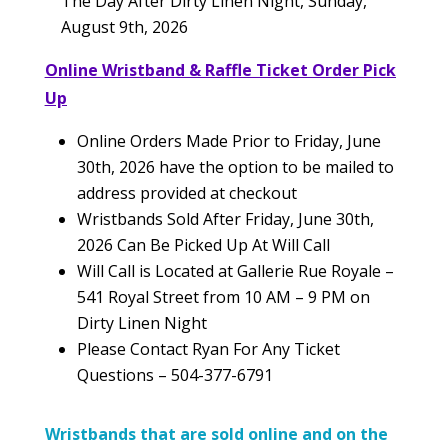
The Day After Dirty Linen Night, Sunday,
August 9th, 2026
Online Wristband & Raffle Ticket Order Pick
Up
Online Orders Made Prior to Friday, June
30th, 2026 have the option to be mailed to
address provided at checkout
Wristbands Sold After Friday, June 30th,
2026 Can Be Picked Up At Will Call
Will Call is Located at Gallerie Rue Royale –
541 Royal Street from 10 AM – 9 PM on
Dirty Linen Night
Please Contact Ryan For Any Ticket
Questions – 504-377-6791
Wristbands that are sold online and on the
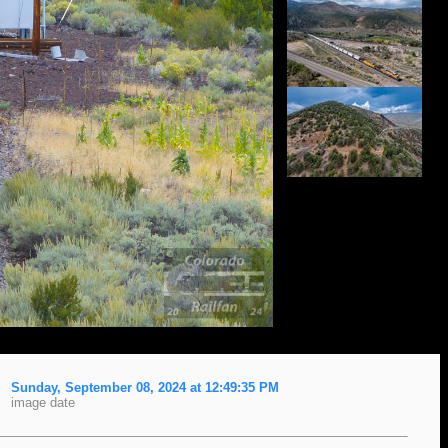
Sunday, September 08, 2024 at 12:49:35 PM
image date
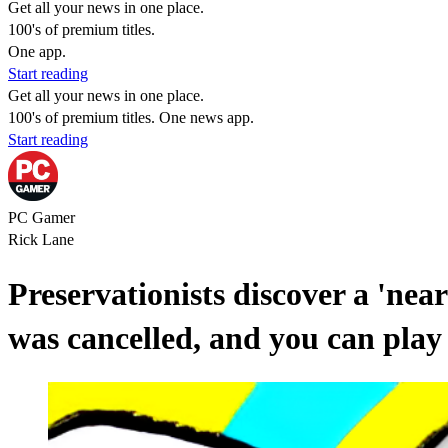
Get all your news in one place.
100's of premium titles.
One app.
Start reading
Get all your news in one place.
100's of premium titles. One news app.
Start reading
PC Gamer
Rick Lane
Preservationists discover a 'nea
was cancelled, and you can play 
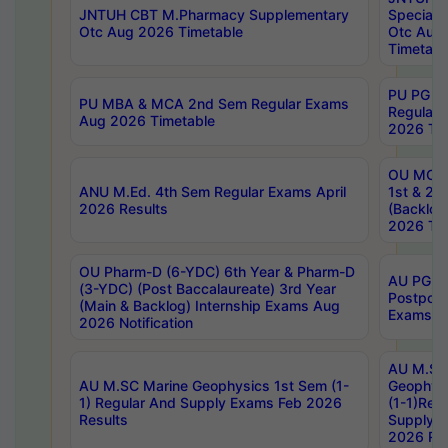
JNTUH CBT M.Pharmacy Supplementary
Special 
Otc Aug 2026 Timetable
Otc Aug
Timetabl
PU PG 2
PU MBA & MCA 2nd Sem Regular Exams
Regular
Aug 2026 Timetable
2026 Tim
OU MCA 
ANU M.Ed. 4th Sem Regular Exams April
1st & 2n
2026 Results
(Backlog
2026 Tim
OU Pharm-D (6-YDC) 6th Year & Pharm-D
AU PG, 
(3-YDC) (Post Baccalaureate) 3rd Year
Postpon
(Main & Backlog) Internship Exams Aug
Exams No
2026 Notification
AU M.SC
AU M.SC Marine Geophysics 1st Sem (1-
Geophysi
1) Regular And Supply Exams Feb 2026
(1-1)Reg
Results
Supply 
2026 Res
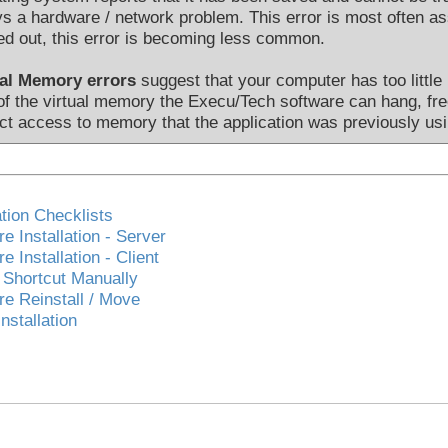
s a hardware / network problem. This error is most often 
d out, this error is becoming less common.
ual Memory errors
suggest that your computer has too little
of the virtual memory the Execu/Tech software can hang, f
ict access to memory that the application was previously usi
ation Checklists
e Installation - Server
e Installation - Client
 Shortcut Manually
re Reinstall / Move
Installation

* * *

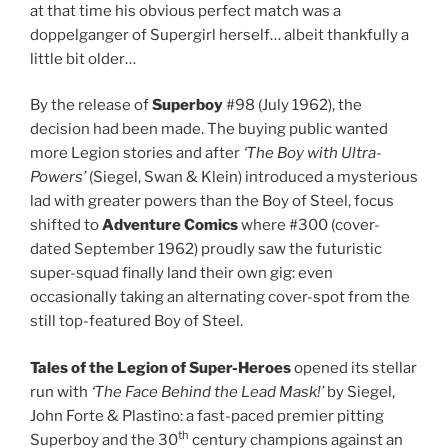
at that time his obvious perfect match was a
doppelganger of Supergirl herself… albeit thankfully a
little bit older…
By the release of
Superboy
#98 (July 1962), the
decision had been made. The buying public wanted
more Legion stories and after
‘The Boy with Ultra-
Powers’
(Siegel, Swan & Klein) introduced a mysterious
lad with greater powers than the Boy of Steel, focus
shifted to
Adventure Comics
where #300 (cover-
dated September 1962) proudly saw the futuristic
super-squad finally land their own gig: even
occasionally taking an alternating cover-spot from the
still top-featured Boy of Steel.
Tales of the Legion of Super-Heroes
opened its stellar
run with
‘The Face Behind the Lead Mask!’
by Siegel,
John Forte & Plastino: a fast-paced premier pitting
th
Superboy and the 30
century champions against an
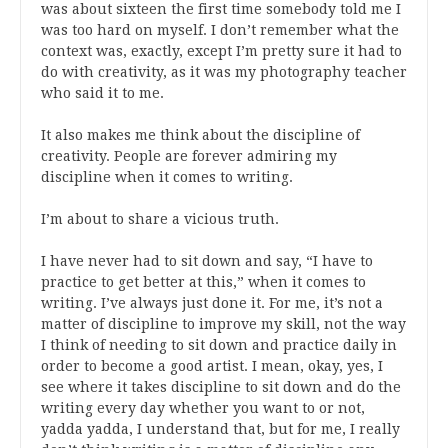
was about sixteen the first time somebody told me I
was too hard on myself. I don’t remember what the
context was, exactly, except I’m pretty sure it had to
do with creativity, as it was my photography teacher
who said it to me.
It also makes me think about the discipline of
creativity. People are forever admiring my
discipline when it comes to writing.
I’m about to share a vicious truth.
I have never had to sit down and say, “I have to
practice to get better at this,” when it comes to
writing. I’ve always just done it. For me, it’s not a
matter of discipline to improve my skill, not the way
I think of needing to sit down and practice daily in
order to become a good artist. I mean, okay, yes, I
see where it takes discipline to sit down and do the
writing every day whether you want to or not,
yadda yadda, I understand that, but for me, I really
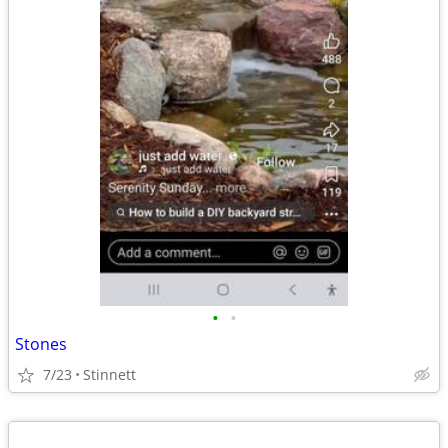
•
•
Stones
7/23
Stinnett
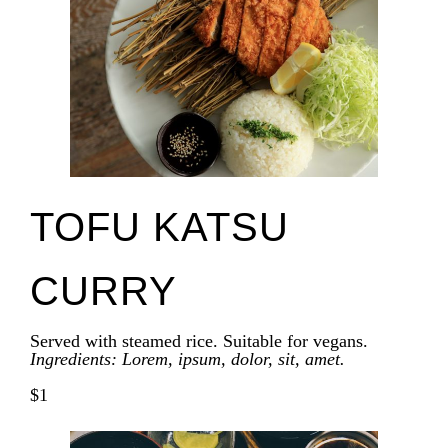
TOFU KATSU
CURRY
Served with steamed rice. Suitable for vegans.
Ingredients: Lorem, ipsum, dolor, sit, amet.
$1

---

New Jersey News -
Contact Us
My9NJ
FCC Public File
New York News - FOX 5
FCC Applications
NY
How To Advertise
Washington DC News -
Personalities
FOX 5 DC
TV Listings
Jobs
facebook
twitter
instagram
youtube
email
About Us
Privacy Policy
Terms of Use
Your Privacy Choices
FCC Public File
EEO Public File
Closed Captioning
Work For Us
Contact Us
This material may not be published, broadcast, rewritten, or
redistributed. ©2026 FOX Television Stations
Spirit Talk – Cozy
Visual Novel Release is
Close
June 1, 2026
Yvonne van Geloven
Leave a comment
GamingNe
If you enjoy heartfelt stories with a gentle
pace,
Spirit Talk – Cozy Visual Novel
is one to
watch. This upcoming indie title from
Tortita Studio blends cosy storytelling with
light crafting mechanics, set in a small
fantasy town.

TASK REQUIREMENTS:
Extract from the listing above the lines between the line containing "The Day After" and the line containing "Wristbands Sold After", keeping both of those lines. Output nothing else.

EXERCISE SOLUTION:
The Day After Dirty Linen Night, Sunday,
August 9th, 2026
Online Wristband & Raffle Ticket Order Pick
Up
Online Orders Made Prior to Friday, June
30th, 2026 have the option to be mailed to
address provided at checkout
Wristbands Sold After Friday, June 30th,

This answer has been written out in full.